I've been a fan of David Nicholls ever since becoming hooked on a wonderful television series called Cold Feet that he wrote for. It was a British "Thirtysomething" but much wittier, and there was such a warmth and humanity about the characters, especially when they screwed up, that you couldn't help falling in love with them while laughing at their follies. This same warmth is spread throughout this novel. If you enjoy the British humour of Richard Curtis movies like Four Weddings and A Funeral, or if you're a fan of last year's couple flick 500 Days of Summer, you'll really enjoy this novel.

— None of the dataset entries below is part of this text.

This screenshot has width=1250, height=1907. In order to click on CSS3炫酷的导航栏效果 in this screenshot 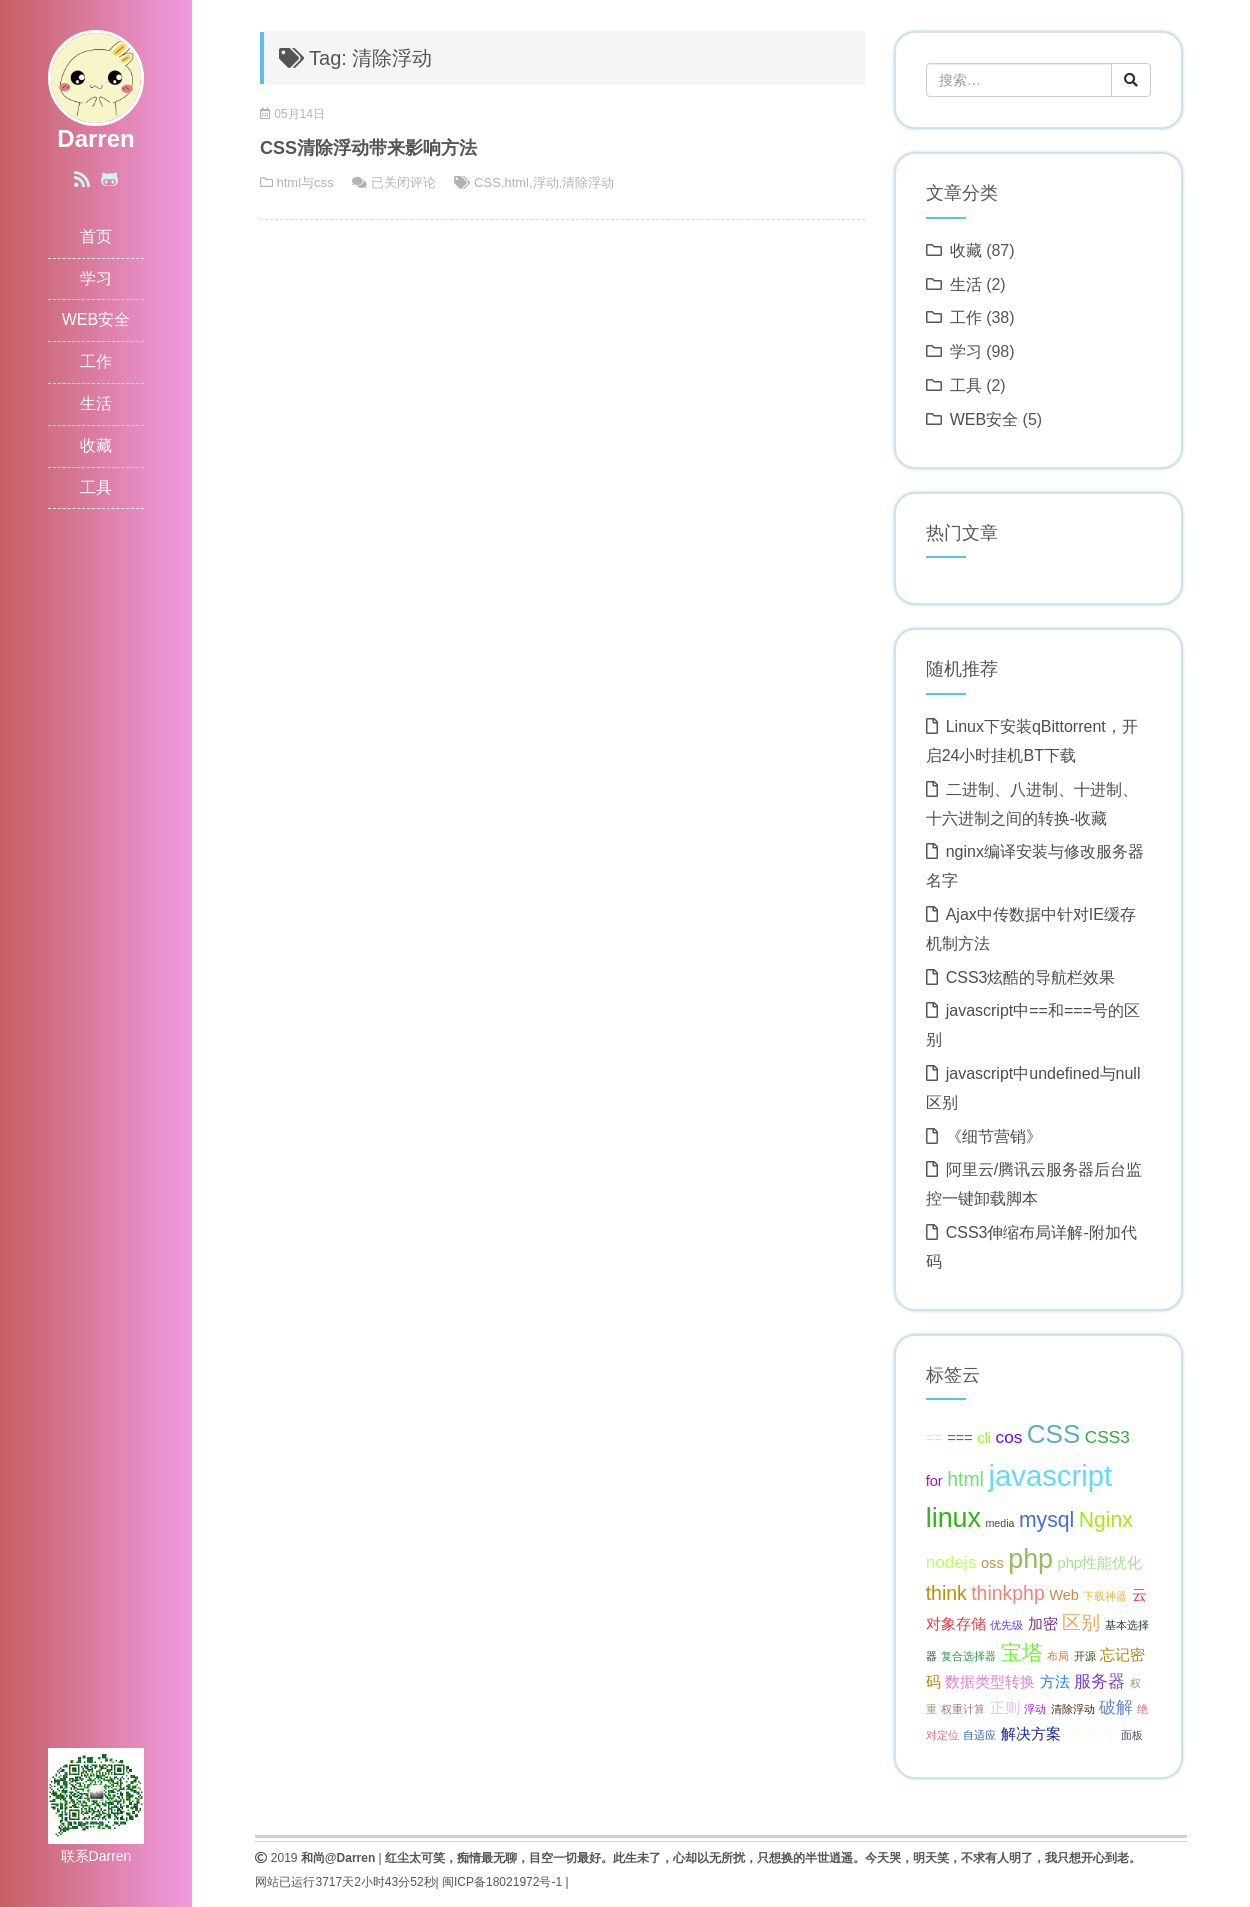, I will do `click(1031, 977)`.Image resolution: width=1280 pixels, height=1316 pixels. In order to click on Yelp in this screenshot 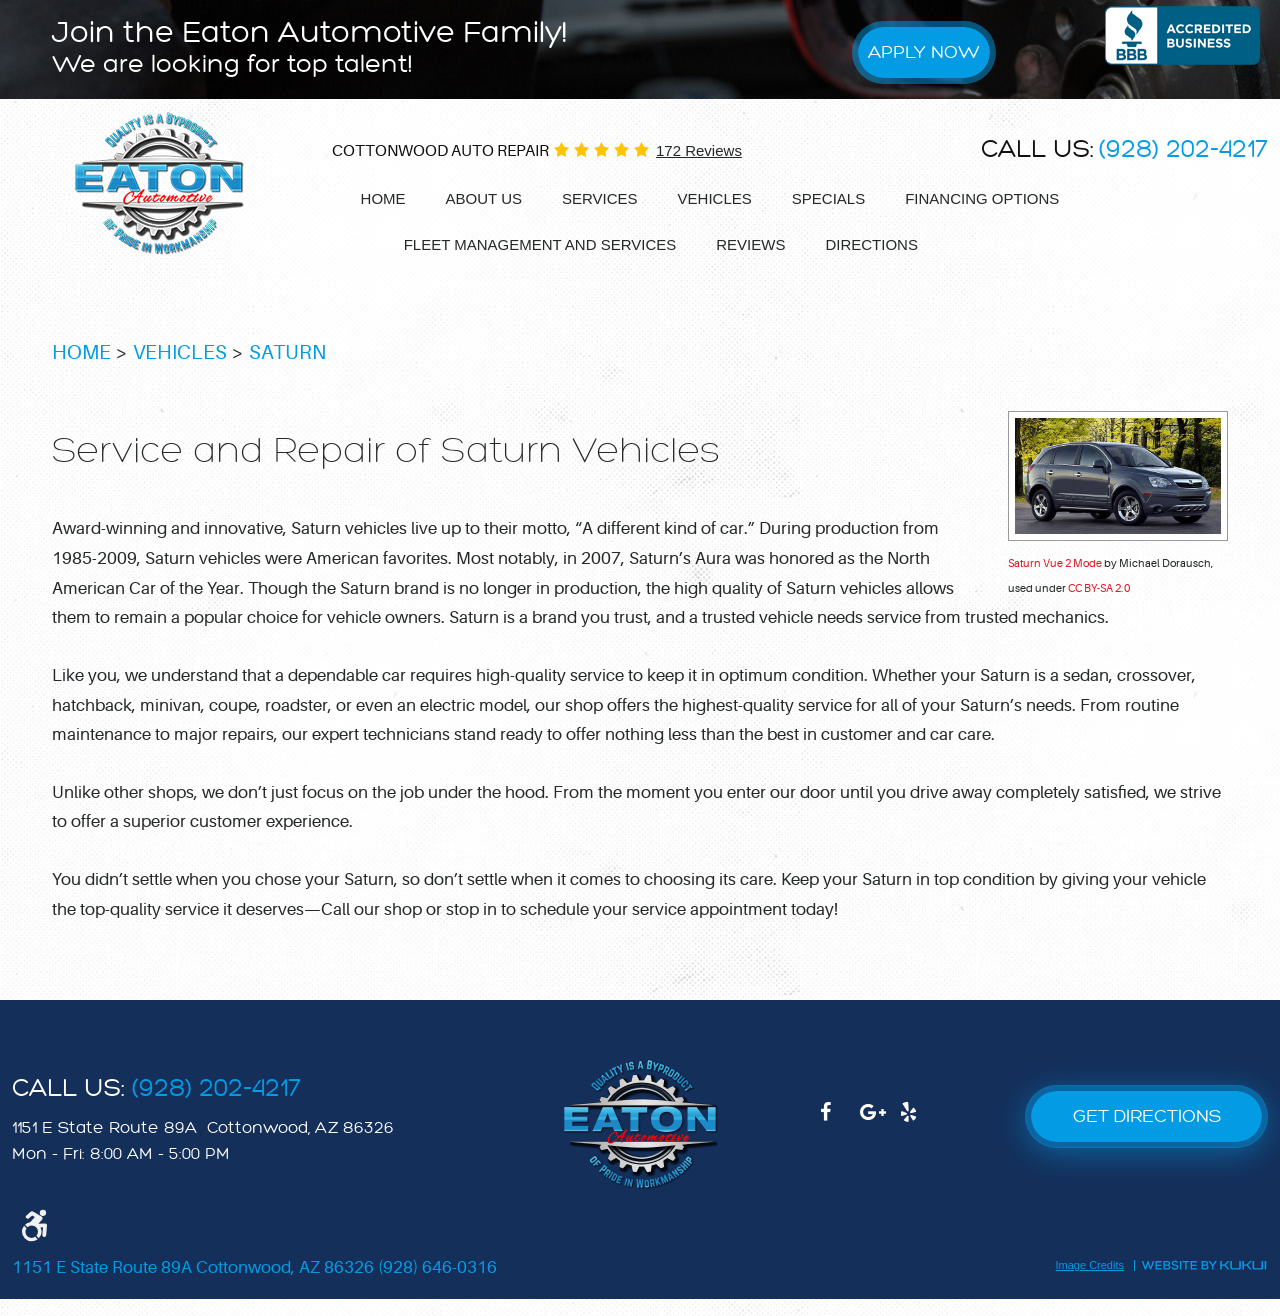, I will do `click(920, 1139)`. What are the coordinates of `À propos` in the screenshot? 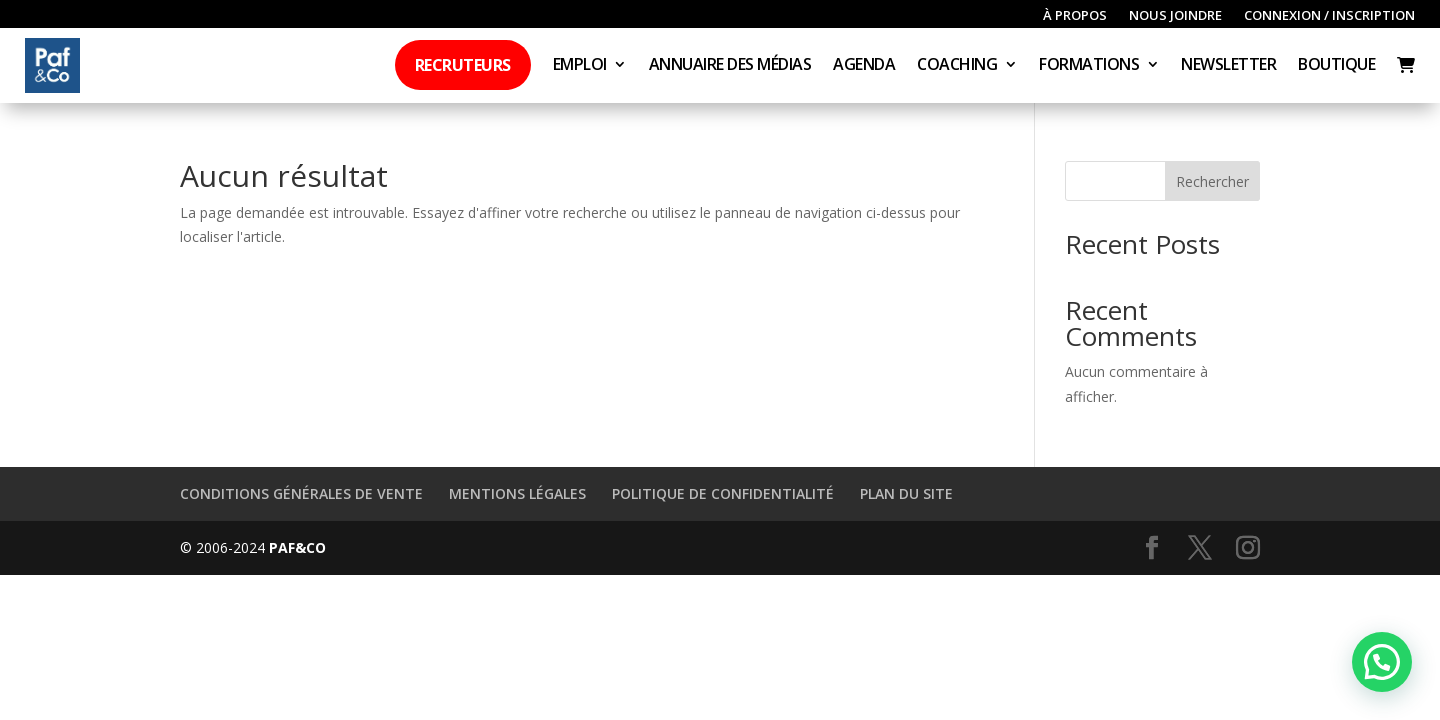 It's located at (1075, 16).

A film is already in the works scheduled to release next year. Anne Hathaway is starring and while I can't really see her as Emma, I'm willing to suspend my disbelief if they keep the setting of the film in England and don't Americanize it, as so much of the self-deprecating humour really relies on a British sensibility. Jim Sturgess however is perfect as Dexter. The director is Lone Scherfig which bodes well - she directed An Education, one of my favorite movies from last year. To get a flavour of the book, you can watch various chapter trailers on the book's website here.

1 comment:

Anonymous said...

I couldn't disagree more about One Day. I found it utterly charmless and people with a thoroughly unlikeable cast of self-absorbed whingers.